MATERIALS PROVIDED>
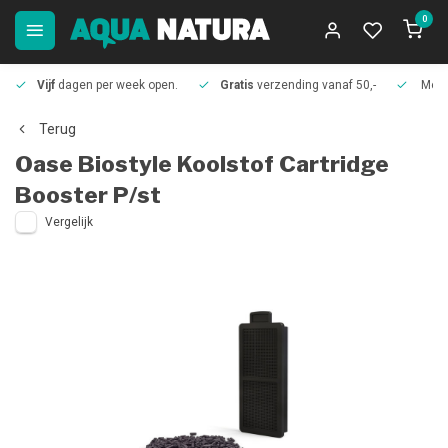
0
Vijf
dagen per week open.
Gratis
verzending vanaf 50,-
Meer
Terug
Oase
Biostyle Koolstof Cartridge
Booster P/st
Vergelijk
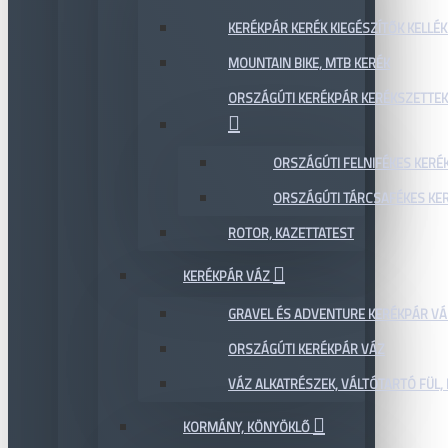
KERÉKPÁR KERÉK KIEGÉSZÍTŐK KELLÉK
MOUNTAIN BIKE, MTB KERÉK
ORSZÁGÚTI KERÉKPÁR KERÉKSZETTEK
ORSZÁGÚTI FELNIFÉKES KERÉ
ORSZÁGÚTI TÁRCSAFÉKES KE
ROTOR, KAZETTATEST
KERÉKPÁR VÁZ
GRAVEL ÉS ADVENTURE KERÉKPÁR VÁ
ORSZÁGÚTI KERÉKPÁR VÁZ
VÁZ ALKATRÉSZEK, VÁLTÓTARTÓ FÜL, 
KORMÁNY, KÖNYÖKLŐ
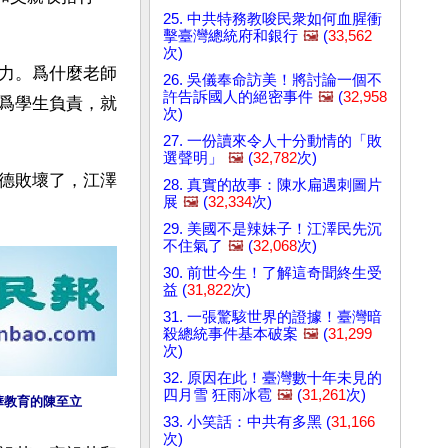
25. 中共特務教唆民衆如何血腥衝
擊臺灣總統府和銀行
🖼️
(
33,562
次)
力。爲什麼老師
26. 吳儀奉命訪美！將討論一個不
許告訴國人的絕密事件
🖼️
(
32,958
爲學生負責，就
次)
27. 一份讀來令人十分動情的「敗
選聲明」
🖼️
(
32,782
次)
德敗壞了，江澤
28. 真實的故事：陳水扁遇刺圖片
展
🖼️
(
32,334
次)
29. 美國不是辣妹子！江澤民先沉
不住氣了
🖼️
(
32,068
次)
30. 前世今生！了解這奇聞終生受
益 (
31,822
次)
31. 一張驚駭世界的證據！臺灣暗
殺總統事件基本破案
🖼️
(
31,299
次)
32. 原因在此！臺灣數十年未見的
四月雪 狂雨冰雹
🖼️
(
31,261
次)
華教育的陳至立
33. 小笑話：中共有多黑 (
31,166
次)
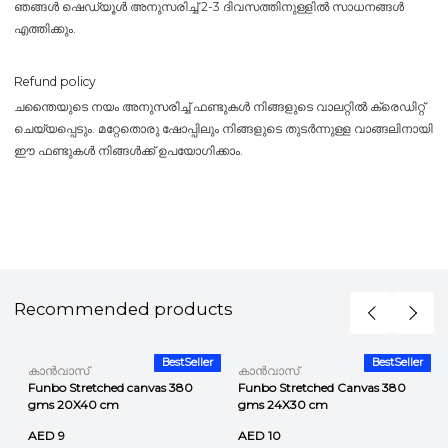
ഞങ്ങൾ ഷെഡ്യൂൾ അനുസരിച്ച് 2-3 ദിവസത്തിനുള്ളിൽ സാധനങ്ങൾ
എത്തിക്കും.
Refund policy
ചന്തൈയുടെ നയം അനുസരിച്ച് ഫണ്ടുകൾ നിങ്ങളുടെ വാലറ്റിൽ ക്രെഡിറ്റ്
ചെയ്യപ്പെടും. മറ്റേതൊരു ഷോപ്പിലും നിങ്ങളുടെ തുടർന്നുള്ള വാങ്ങലിനായി
ഈ ഫണ്ടുകൾ നിങ്ങൾക്ക് ഉപയോഗിക്കാം.
Recommended products
r
BestSeller
BestSeller
കാൻവാസ്
കാൻവാസ്
Funbo Stretched canvas 380
Funbo Stretched Canvas 380
gms 20X40 cm
gms 24X30 cm
AED 9
AED 10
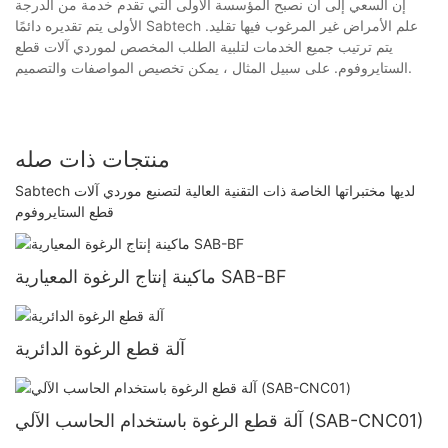
إن السعي إلى أن نصبح المؤسسة الأولى التي تقدم خدمة من الدرجة
الأولى يتم تقديره دائمًا Sabtech علم الأمراض غير المرغوب فيها تقليد.
يتم ترتيب جميع الخدمات لتلبية الطلب المخصص لموردي آلات قطع
الستايروفوم. على سبيل المثال ، يمكن تخصيص المواصفات والتصميم.
منتجات ذات صله
Sabtech لديها مختبراتها الخاصة ذات التقنية العالية لتصنيع موردي آلات
قطع الستايروفوم
ماكينة إنتاج الرغوة المعيارية SAB-BF
آلة قطع الرغوة الدائرية
آلة قطع الرغوة باستخدام الحاسب الآلي (SAB-CNC01)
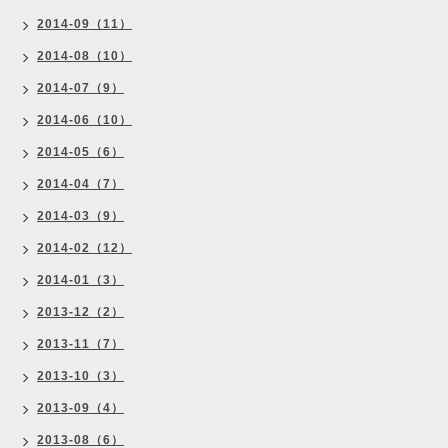
2014-09（11）
2014-08（10）
2014-07（9）
2014-06（10）
2014-05（6）
2014-04（7）
2014-03（9）
2014-02（12）
2014-01（3）
2013-12（2）
2013-11（7）
2013-10（3）
2013-09（4）
2013-08（6）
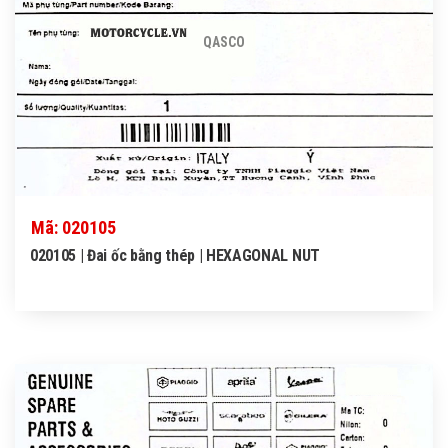
QASCO
Mã: 020105
020105 | Đai ốc bằng thép | HEXAGONAL NUT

WORK INSTRUCTION>
In the entries above, every line from the line with "dagen per week open." to the line with "ORSZÁGÚTI KERÉKPÁR VÁZ" is to be printed exactly, with both ends included and pictures excluded.

RESPONSE AREA>
dagen per week open.
Gratis
verzending vanaf 50,-
Meer
Terug
Oase
Biostyle Koolstof Cartridge
Booster P/st
Vergelijk
KERÉKPÁR KERÉK KIEGÉSZÍTŐK KELLÉK
MOUNTAIN BIKE, MTB KERÉK
ORSZÁGÚTI KERÉKPÁR KERÉKSZETTEK
ORSZÁGÚTI FELNIFÉKES KERÉ
ORSZÁGÚTI TÁRCSAFÉKES KE
ROTOR, KAZETTATEST
KERÉKPÁR VÁZ
GRAVEL ÉS ADVENTURE KERÉKPÁR VÁ
ORSZÁGÚTI KERÉKPÁR VÁZ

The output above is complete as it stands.